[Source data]
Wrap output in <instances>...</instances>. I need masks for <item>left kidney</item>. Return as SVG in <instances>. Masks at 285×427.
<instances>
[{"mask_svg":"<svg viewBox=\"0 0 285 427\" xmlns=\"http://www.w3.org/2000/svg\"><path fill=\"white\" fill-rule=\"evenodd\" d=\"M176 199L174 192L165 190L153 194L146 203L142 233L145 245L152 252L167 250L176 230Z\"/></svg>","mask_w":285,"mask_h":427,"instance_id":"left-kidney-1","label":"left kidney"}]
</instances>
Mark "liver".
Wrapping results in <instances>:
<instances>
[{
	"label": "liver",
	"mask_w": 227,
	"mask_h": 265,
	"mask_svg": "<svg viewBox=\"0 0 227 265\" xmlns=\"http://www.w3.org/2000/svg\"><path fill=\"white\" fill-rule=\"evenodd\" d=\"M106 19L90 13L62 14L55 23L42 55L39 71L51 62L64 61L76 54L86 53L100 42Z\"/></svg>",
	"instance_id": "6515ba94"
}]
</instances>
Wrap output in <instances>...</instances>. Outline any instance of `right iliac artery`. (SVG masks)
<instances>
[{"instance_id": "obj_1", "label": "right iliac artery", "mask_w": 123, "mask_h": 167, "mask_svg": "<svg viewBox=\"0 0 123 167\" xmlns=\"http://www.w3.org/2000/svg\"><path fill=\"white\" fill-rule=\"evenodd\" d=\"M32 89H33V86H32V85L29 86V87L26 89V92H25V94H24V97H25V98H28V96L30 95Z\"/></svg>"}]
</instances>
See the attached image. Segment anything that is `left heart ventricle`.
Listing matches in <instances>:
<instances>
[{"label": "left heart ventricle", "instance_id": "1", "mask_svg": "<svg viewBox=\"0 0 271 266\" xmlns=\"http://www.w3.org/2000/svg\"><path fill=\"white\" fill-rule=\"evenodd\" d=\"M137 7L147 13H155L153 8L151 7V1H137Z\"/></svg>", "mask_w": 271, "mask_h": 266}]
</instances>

Work item
Copy the data above in full, exactly as it reads.

Output of the task
Wrap output in <instances>...</instances>. I need masks for <item>left kidney</item>. Return as SVG in <instances>. Masks at 285×427.
<instances>
[{"mask_svg":"<svg viewBox=\"0 0 285 427\" xmlns=\"http://www.w3.org/2000/svg\"><path fill=\"white\" fill-rule=\"evenodd\" d=\"M176 199L174 192L165 190L153 194L146 203L142 233L145 245L152 252L167 250L176 230Z\"/></svg>","mask_w":285,"mask_h":427,"instance_id":"left-kidney-1","label":"left kidney"}]
</instances>
Mark "liver".
Wrapping results in <instances>:
<instances>
[{
	"label": "liver",
	"mask_w": 227,
	"mask_h": 265,
	"mask_svg": "<svg viewBox=\"0 0 227 265\" xmlns=\"http://www.w3.org/2000/svg\"><path fill=\"white\" fill-rule=\"evenodd\" d=\"M106 19L90 13L62 14L55 23L42 55L39 71L51 62L64 61L76 54L86 53L100 42Z\"/></svg>",
	"instance_id": "6515ba94"
}]
</instances>
Wrap output in <instances>...</instances>. Outline any instance of `right iliac artery`. (SVG masks)
<instances>
[{"instance_id": "obj_1", "label": "right iliac artery", "mask_w": 123, "mask_h": 167, "mask_svg": "<svg viewBox=\"0 0 123 167\" xmlns=\"http://www.w3.org/2000/svg\"><path fill=\"white\" fill-rule=\"evenodd\" d=\"M32 89H33V86H32V85L29 86V87L26 89V92H25V94H24V97H25V98H28V96L30 95Z\"/></svg>"}]
</instances>
See the attached image. Segment anything that is `left heart ventricle`.
Listing matches in <instances>:
<instances>
[{"label": "left heart ventricle", "instance_id": "1", "mask_svg": "<svg viewBox=\"0 0 271 266\" xmlns=\"http://www.w3.org/2000/svg\"><path fill=\"white\" fill-rule=\"evenodd\" d=\"M137 7L147 13H155L153 8L151 7V1H137Z\"/></svg>", "mask_w": 271, "mask_h": 266}]
</instances>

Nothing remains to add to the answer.